The Bayes theorem is used to apply ##f## to approximate ##f## to the posterior and then the best parameter set are those that maximize the posterior.
Is used an normal function as likelihood and a Process Gaussian as prior:

$$\pi = \frac{1}{(2\pi)^{k/2}|\Sigma|^{1/2}}\exp\left[-\frac{1}{2}(\mathbf{Y}-\mathbf{\mu})^T\mathbf{\Sigma}^{-1}(\mathbf{Y}-\mathbf{\mu})\right] $$

Everything happens in an iterative way, point by point. The points on which the posterior is calculated are given by the acquisition function sampling points in a ##D_t## dataset. Then, the improvement is defined as

$$
I = \left\{ \begin{matrix}
0 & \text{for}\;f>h \\
h_{t+1}(x)-f(x^+) &\text{for}\;f<h
\end{matrix}\right.
$$

where, ##h_{t+1}(x)## is the posterior function evaluated in step ##t+ 1## and ##f(x^+)## is the maximum value that has been reached so far.

and one can determine the expected improvement

$$
\alpha_{\rm EI}(x^*|\mathcal{D}_t) = \mathbb{E}[I(h)] = \int I(h) \pi {\rm d}h
$$

That is the expected improvement depends on the Gaussian process (the prior).
Therefore, at each step, the posterior is calculated at point #x_{max}# defined as

$$x_{max} = {\rm argmax}_x \alpha_{\rm EI}(x|\mathcal{D}_{t-1})$$

I don't know if what I wrote is correct. I'm a little confused ...

If I was wrong, can someone explain myself better? Could you tell me where to find a complete explanation on this topic? On the net I find only sketchy explanations.

Thanks!
 
Last edited:
Technology news on Phys.org
  • #2
BRN said:
Hello,
I am better studying the theory that is the basis of Bayesian optimization with a Gaussian Process and the acquisition function EI.
I would like to expose what I think I understand and ask you to correct me if I'm wrong.

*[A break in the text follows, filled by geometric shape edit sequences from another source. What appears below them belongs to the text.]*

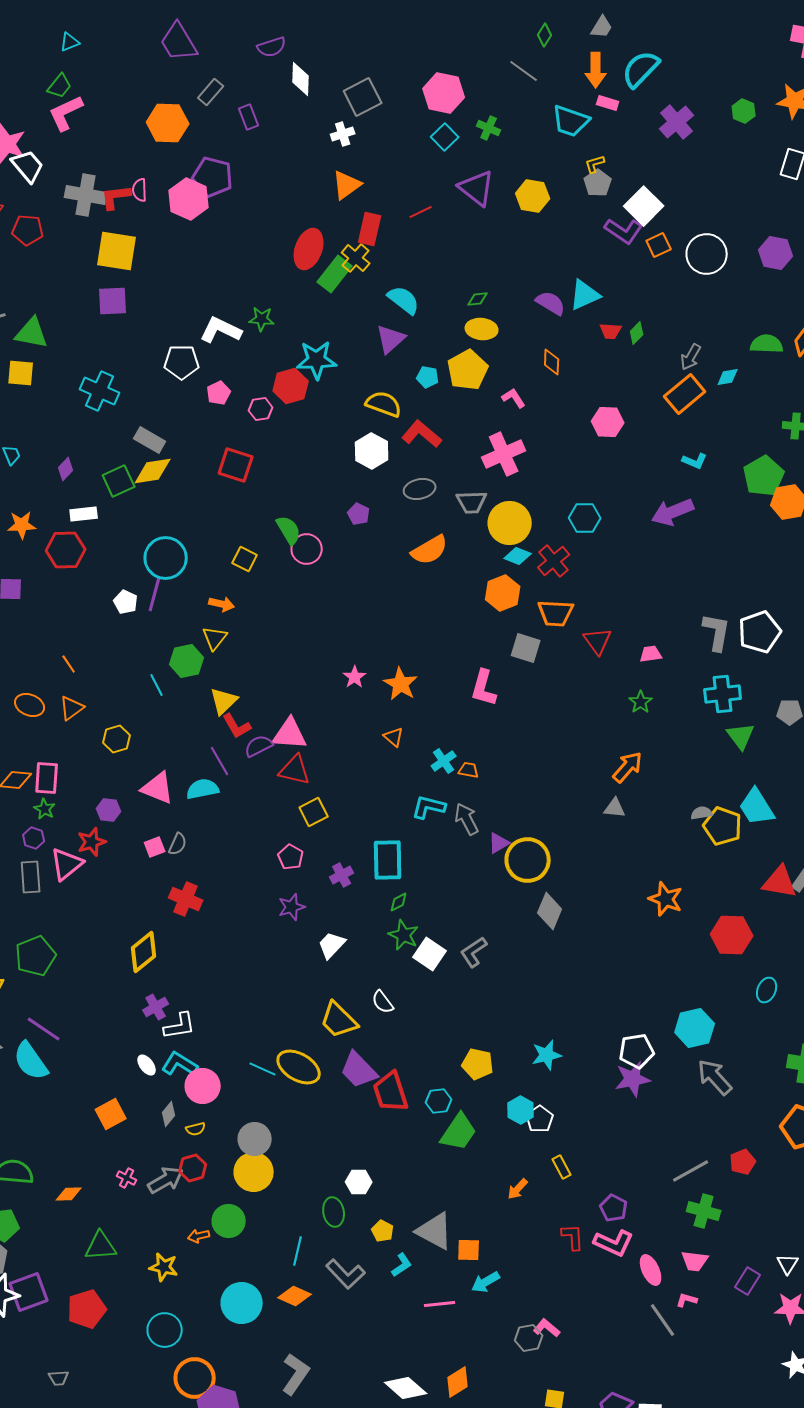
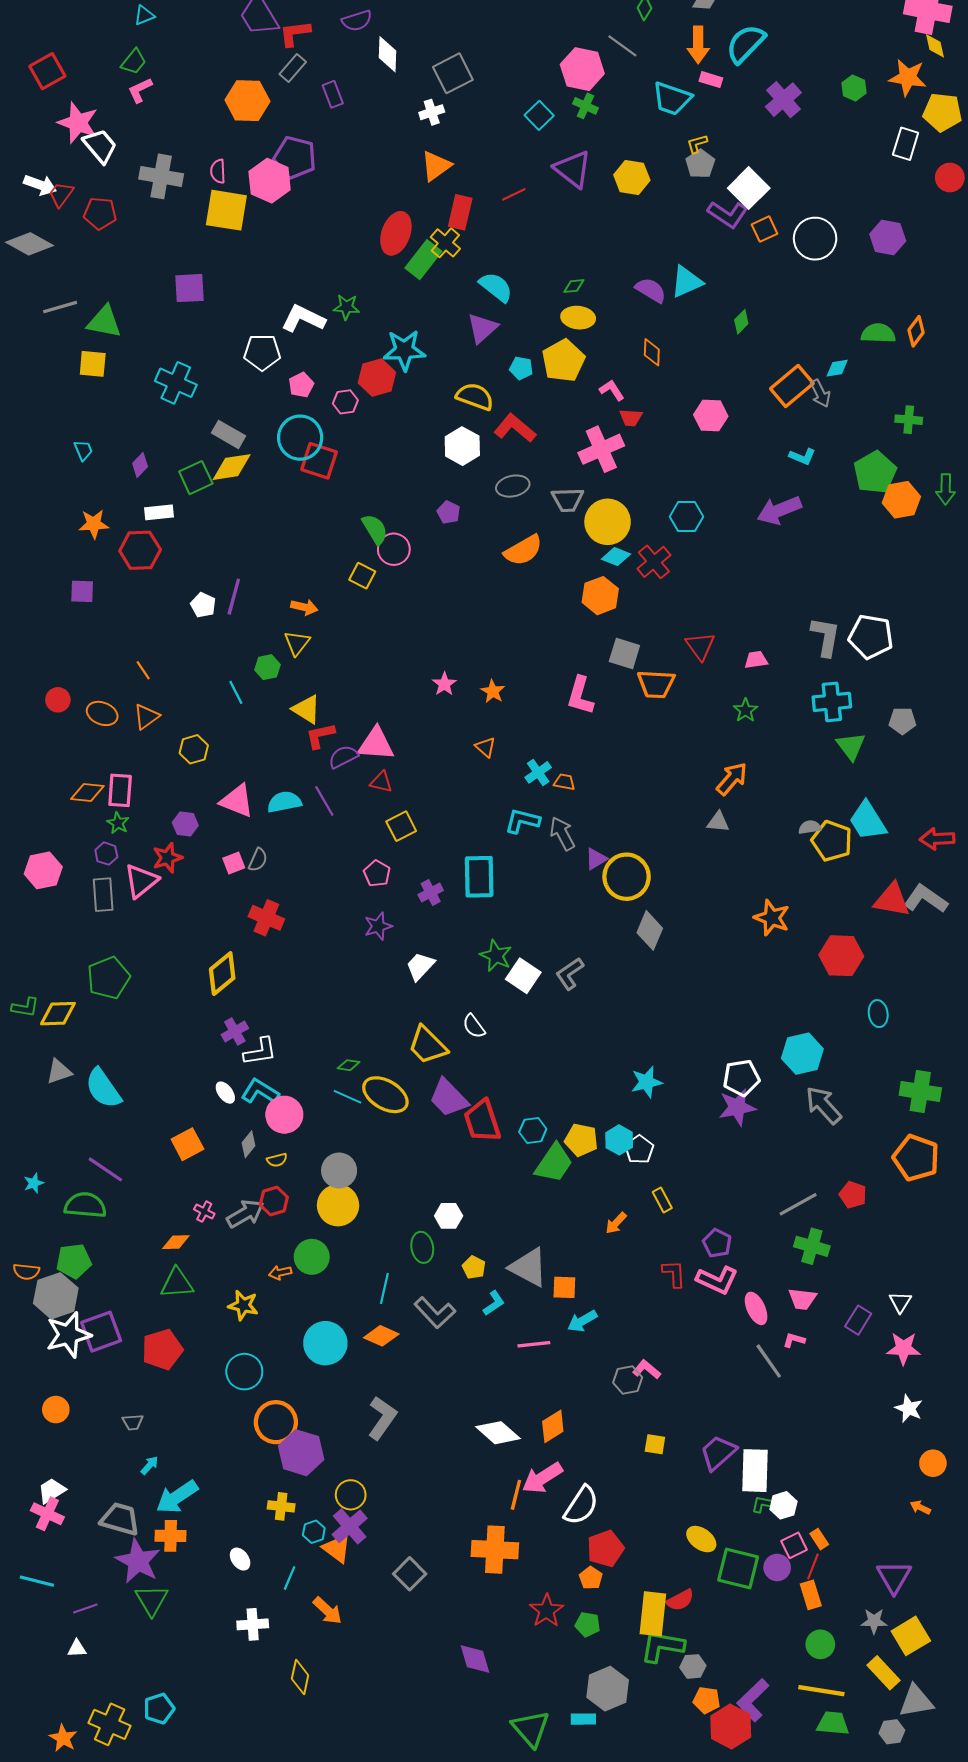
pink hexagon: (444, 93) -> (582, 69), moved
pink L-shape: (66, 113) -> (140, 90), size x0.7
red L-shape: (116, 197) -> (295, 33), moved
yellow square: (117, 251) -> (226, 210), moved
red trapezoid: (611, 331) -> (631, 418), moved
gray arrow: (691, 357) -> (820, 393), moved, turned -56
cyan circle: (166, 558) -> (300, 438), moved
yellow square: (245, 559) -> (362, 576), moved
orange trapezoid: (556, 613) -> (656, 684), moved
white pentagon: (760, 632) -> (871, 637), turned 30
green hexagon: (187, 661) -> (267, 667), size x0.7
orange star: (401, 684) -> (493, 691), size x0.7
yellow triangle: (224, 701) -> (306, 709), turned -44
red L-shape: (237, 726) -> (320, 736), turned 108
purple line: (220, 761) -> (324, 801), moved
red triangle: (295, 770) -> (381, 782), size x0.7
green diamond: (399, 902) -> (349, 1065), moved, turned 35
cyan ellipse: (767, 990) -> (878, 1014), turned -30
purple line: (44, 1029) -> (105, 1169), moved
yellow pentagon: (478, 1064) -> (581, 1140), moved
red pentagon: (743, 1162) -> (853, 1195), turned -30
orange diamond: (69, 1194) -> (176, 1242), moved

The aim is to find the best ##\theta## parameters for a parametric function ##f(x, \theta)## (objective function) of which the analytical form is not known.
The Bayes theorem is used to apply ##f## to approximate ##f## to the posterior and then the best parameter set are those that maximize the posterior.
Is used an normal function as likelihood and a Process Gaussian as prior:

$$\pi = \frac{1}{(2\pi)^{k/2}|\Sigma|^{1/2}}\exp\left[-\frac{1}{2}(\mathbf{Y}-\mathbf{\mu})^T\mathbf{\Sigma}^{-1}(\mathbf{Y}-\mathbf{\mu})\right] $$

Everything happens in an iterative way, point by point. The points on which the posterior is calculated are given by the acquisition function sampling points in a ##D_t## dataset. Then, the improvement is defined as

$$
I = \left\{ \begin{matrix}
0 & \text{for}\;f>h \\
h_{t+1}(x)-f(x^+) &\text{for}\;f<h
\end{matrix}\right.
$$

where, ##h_{t+1}(x)## is the posterior function evaluated in step ##t+ 1## and ##f(x^+)## is the maximum value that has been reached so far.

and one can determine the expected improvement

$$
\alpha_{\rm EI}(x^*|\mathcal{D}_t) = \mathbb{E}[I(h)] = \int I(h) \pi {\rm d}h
$$

That is the expected improvement depends on the Gaussian process (the prior).
Therefore, at each step, the posterior is calculated at point #x_{max}# defined as

$$x_{max} = {\rm argmax}_x \alpha_{\rm EI}(x|\mathcal{D}_{t-1})$$

I don't know if what I wrote is correct. I'm a little confused ...

If I was wrong, can someone explain myself better? Could you tell me where to find a complete explanation on this topic? On the net I find only sketchy explanations.

Thanks!

Maybe this is a good resource?

http://www.gaussianprocess.org/
 
  • Like
Likes BRN
  • #3
Ok, I'm understanding a little more, but I still have some doubts ...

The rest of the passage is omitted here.